Essere nel fuoco | Segnalazione della Biblioteca

Arnold Mindell, Essere nel fuoco. Gestire la diversità e il conflitto nel lavoro di gruppo come strumenti di trasformazione sociale, Anima mundi-Terra Nuova, Firenze 2011, pp. 384, € 15,00

«Essere nel fuoco» per Arnold Mindell significa offrire all’ostilità e ai conflitti un modo legittimo per esprimersi: nelle relazioni di coppia, familiari, di lavoro e a tutti i vari livelli della società. Dietro qualsiasi genere di problema ci sono persone e gruppi più o meno numerosi in conflitto. Per quanto si possa puntare il dito contro i crimini, le guerre, l’avidità, la povertà, come se fossero delle entità autonome, il fatto è che i problemi derivano dalle persone. L’intento del libro è quello di dimostrare che affrontare il «fuoco» del conflitto, piuttosto che evitarlo, è uno dei modi più efficaci per risolvere le divisioni presenti a ogni livello della società.

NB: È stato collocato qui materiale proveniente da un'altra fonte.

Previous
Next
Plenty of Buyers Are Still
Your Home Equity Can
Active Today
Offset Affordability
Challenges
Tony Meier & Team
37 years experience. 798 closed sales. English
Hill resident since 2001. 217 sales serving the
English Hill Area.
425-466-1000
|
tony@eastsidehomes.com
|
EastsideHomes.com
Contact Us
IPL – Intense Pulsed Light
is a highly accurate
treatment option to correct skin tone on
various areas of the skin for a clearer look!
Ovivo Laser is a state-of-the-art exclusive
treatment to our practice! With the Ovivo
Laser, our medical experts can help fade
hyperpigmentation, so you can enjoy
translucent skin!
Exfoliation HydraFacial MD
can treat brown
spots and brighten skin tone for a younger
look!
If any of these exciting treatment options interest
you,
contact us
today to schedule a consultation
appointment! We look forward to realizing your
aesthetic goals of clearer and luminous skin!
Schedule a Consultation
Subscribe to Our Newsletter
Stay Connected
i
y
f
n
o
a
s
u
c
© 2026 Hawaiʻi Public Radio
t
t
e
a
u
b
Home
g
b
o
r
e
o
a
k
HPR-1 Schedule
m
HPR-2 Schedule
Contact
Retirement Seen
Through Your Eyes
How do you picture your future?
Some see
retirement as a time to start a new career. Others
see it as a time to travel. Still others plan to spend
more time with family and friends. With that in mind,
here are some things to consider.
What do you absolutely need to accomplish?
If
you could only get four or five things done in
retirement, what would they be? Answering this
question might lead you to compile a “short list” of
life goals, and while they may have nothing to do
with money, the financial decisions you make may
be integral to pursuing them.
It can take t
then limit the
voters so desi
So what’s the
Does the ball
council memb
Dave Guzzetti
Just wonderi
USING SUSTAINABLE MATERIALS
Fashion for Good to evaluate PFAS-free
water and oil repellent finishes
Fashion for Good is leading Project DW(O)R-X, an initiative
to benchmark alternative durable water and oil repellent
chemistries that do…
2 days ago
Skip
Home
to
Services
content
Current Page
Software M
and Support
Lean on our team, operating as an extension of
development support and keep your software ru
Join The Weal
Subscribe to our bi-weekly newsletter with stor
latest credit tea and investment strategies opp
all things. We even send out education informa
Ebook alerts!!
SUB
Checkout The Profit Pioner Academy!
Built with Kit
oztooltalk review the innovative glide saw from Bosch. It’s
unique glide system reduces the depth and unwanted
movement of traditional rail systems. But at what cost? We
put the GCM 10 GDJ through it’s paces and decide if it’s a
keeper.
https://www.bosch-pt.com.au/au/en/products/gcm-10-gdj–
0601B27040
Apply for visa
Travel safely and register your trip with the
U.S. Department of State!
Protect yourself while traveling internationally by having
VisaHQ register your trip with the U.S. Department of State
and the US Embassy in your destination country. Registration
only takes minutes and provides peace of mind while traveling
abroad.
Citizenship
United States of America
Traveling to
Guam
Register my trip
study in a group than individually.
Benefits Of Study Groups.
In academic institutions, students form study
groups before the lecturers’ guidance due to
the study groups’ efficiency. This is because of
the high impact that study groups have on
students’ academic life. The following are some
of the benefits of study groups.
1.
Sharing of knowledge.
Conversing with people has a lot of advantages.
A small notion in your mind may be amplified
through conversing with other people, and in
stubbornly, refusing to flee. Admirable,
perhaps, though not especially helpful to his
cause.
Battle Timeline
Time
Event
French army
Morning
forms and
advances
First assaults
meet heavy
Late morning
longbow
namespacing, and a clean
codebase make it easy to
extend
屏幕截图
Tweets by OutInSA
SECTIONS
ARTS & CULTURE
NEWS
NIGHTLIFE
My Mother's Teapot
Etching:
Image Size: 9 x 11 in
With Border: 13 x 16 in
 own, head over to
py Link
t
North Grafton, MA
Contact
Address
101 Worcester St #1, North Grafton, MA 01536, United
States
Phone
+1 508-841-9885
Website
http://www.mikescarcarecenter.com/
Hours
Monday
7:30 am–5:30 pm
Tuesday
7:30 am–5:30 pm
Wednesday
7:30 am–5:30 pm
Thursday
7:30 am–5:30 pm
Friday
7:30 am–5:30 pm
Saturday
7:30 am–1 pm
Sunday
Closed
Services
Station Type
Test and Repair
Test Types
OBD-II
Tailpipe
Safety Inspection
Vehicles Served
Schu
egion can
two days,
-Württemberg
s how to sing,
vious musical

Politica e lavoro interiore quotidiano non sono separabili. Non si può muovere una critica al mondo senza essere disposti a guardare il microcosmo di cui siamo portatori, l’universo composito della nostra stessa persona. Mindell ci parla di worldwork, ossia di come persone di differente nazionalità ed estrazione sociale possano incontrarsi per indagare al tempo stesso la propria persona e i problemi del mondo, dimostrandoci come il fuoco della diversità e del conflitto – anziché condurre alla discordia, all’intolleranza e alla reciproca ostilità – può divenire carburante per generare rapporti autentici e guidarci a scorgere l’umanità che ci accomuna dietro ogni ferita.